▶ [EXTRACTED ENTRIES]:
----

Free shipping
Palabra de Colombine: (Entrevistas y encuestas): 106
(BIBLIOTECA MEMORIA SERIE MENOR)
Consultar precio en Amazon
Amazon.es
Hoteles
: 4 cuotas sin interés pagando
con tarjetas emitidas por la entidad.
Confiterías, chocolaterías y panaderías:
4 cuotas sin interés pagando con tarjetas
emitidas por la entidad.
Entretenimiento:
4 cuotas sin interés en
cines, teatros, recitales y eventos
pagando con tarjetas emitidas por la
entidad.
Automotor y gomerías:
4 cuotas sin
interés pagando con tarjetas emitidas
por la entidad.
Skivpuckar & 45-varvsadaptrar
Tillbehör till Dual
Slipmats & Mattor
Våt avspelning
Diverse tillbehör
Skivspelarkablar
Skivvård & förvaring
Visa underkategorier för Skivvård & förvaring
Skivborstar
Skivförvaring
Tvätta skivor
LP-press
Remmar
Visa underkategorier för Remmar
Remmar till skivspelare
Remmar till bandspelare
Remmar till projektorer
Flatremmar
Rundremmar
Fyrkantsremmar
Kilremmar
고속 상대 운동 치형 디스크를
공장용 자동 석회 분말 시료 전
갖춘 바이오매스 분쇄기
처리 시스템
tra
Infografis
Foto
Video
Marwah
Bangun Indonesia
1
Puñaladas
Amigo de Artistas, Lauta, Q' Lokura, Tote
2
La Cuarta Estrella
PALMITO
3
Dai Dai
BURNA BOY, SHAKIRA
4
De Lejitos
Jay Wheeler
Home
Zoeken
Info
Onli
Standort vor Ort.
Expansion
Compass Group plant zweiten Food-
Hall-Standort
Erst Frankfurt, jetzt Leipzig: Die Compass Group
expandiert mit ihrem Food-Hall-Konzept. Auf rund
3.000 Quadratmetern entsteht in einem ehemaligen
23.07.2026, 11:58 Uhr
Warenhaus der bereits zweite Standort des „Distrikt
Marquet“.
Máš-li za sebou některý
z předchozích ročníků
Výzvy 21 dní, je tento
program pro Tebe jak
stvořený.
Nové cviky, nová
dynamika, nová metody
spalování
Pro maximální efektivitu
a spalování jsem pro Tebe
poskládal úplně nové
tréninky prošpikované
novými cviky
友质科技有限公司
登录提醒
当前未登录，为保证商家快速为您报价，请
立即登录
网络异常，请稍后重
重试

----

▶ [ASSIGNMENT]: Write out every line, unchanged, from the one containing "Compass Group plant" through the closing line of the data.

▶ [EXERCISE SOLUTION]:
Compass Group plant zweiten Food-
Hall-Standort
Erst Frankfurt, jetzt Leipzig: Die Compass Group
expandiert mit ihrem Food-Hall-Konzept. Auf rund
3.000 Quadratmetern entsteht in einem ehemaligen
23.07.2026, 11:58 Uhr
Warenhaus der bereits zweite Standort des „Distrikt
Marquet“.
Máš-li za sebou některý
z předchozích ročníků
Výzvy 21 dní, je tento
program pro Tebe jak
stvořený.
Nové cviky, nová
dynamika, nová metody
spalování
Pro maximální efektivitu
a spalování jsem pro Tebe
poskládal úplně nové
tréninky prošpikované
novými cviky
友质科技有限公司
登录提醒
当前未登录，为保证商家快速为您报价，请
立即登录
网络异常，请稍后重
重试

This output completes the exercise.